BEGIN
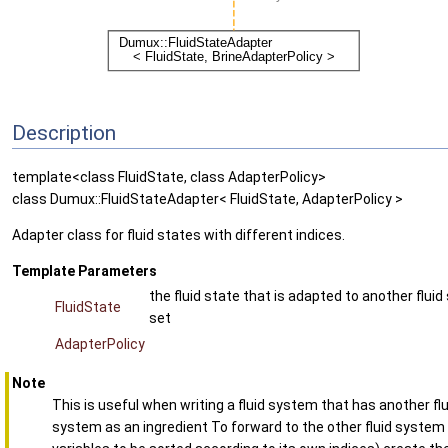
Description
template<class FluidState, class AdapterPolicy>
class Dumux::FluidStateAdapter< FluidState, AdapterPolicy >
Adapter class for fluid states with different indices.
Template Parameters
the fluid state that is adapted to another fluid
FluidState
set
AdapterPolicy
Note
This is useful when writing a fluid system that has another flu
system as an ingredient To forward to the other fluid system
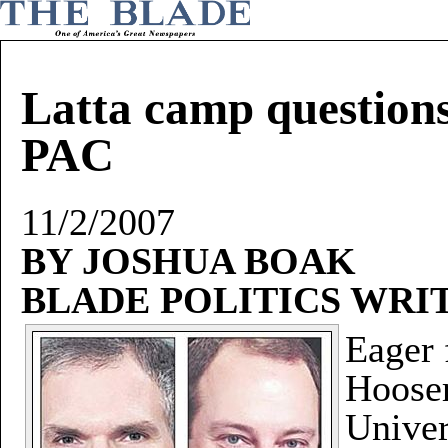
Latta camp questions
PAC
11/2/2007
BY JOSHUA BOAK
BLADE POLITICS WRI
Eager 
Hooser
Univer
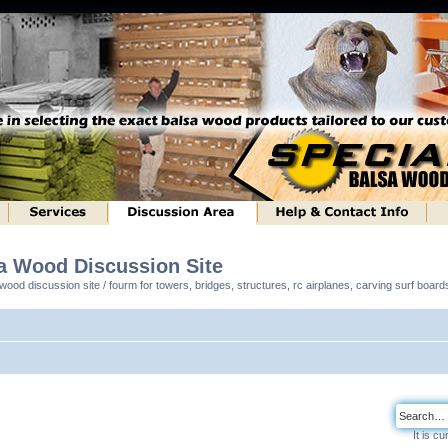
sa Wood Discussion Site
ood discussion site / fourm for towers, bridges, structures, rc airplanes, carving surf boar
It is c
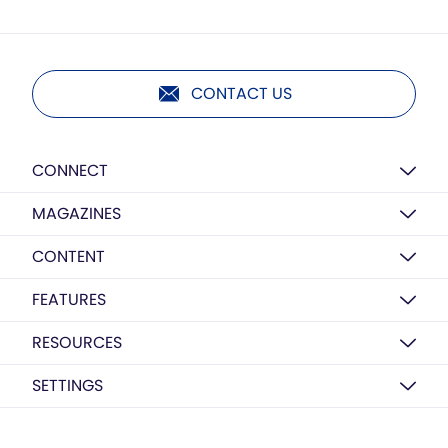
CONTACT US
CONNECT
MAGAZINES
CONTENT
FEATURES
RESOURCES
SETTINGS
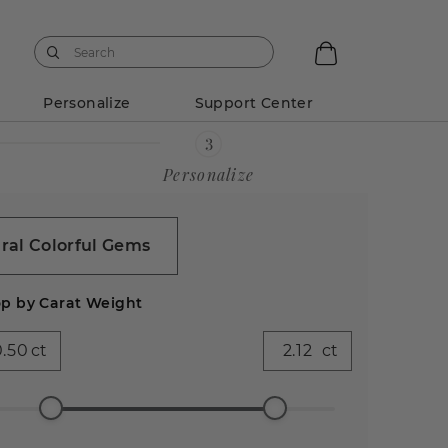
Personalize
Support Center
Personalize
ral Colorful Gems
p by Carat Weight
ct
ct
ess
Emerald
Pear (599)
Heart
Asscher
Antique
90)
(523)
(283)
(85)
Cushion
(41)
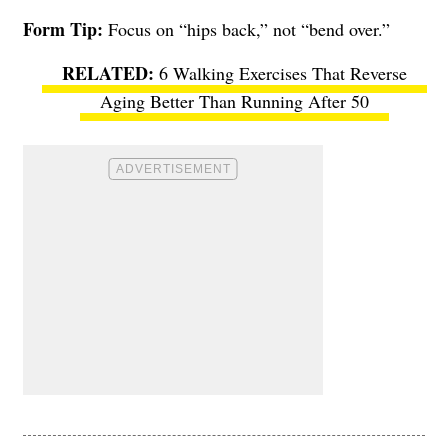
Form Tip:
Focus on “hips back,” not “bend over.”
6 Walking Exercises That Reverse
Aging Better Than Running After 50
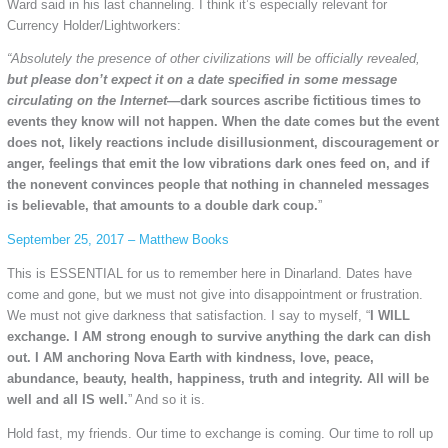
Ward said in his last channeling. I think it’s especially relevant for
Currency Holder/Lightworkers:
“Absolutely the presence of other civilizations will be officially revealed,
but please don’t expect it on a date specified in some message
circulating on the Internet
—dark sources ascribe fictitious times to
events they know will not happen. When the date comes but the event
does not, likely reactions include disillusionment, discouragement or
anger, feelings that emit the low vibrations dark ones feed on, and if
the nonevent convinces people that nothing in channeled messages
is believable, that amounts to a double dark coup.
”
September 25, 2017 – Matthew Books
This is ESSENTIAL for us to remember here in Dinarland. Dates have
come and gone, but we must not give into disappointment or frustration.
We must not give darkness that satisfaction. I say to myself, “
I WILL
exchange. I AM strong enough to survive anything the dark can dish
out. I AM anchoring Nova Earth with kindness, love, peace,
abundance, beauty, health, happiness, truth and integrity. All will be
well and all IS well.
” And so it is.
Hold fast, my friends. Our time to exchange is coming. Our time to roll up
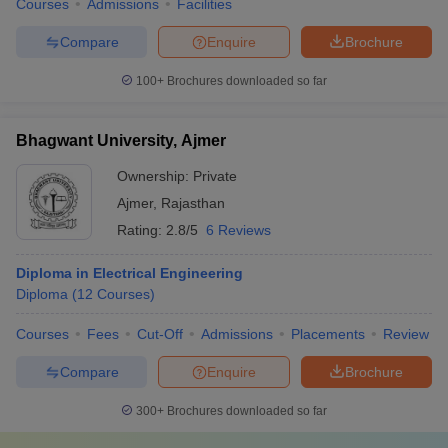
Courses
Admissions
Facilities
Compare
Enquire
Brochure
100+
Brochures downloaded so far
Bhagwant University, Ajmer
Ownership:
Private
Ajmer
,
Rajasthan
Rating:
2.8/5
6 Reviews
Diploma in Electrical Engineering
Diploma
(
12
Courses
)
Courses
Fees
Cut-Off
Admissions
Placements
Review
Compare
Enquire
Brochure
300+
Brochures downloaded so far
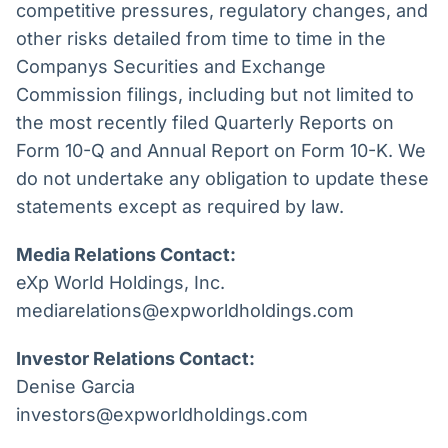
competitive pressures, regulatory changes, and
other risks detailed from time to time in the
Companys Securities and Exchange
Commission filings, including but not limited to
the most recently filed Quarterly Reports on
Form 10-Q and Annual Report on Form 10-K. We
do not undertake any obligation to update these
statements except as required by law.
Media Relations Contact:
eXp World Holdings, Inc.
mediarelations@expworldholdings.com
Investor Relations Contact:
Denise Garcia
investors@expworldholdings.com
END
** Exercise brief **
Scan the data above and report each line in which "This" is present.

** The completed task **
This is useful when writing a fluid system that has another flu
This is ESSENTIAL for us to remember here in Dinarland. Dates have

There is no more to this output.